### WHAT THE TASK REQUIRES
Pull every line containing "digestive" from the listing below.

### SOURCE MATERIAL
┄┄┄┄┄┄┄┄┄┄┄┄┄┄┄┄┄┄┄┄

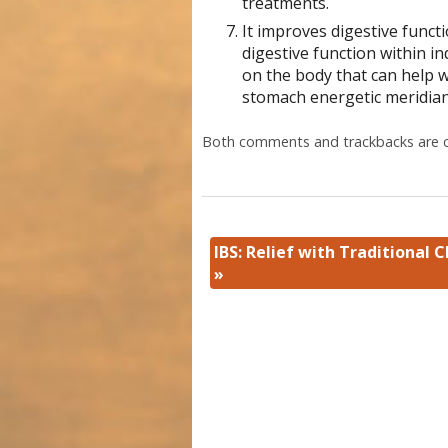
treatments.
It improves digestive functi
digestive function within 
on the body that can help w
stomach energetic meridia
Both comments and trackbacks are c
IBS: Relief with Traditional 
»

┄┄┄┄┄┄┄┄┄┄┄┄┄┄┄┄┄┄┄┄

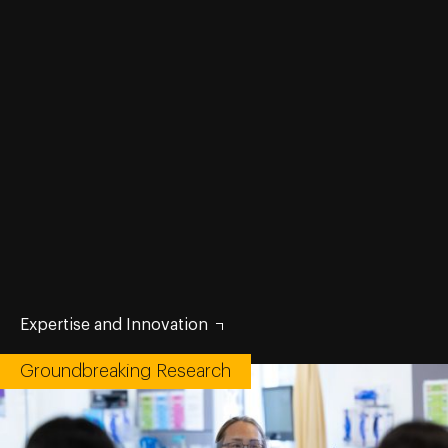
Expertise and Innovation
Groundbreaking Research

┄┄┄┄┄┄┄┄┄┄┄┄┄┄┄┄┄┄┄┄

### TASK RESPONSE
It improves digestive functi
digestive function within 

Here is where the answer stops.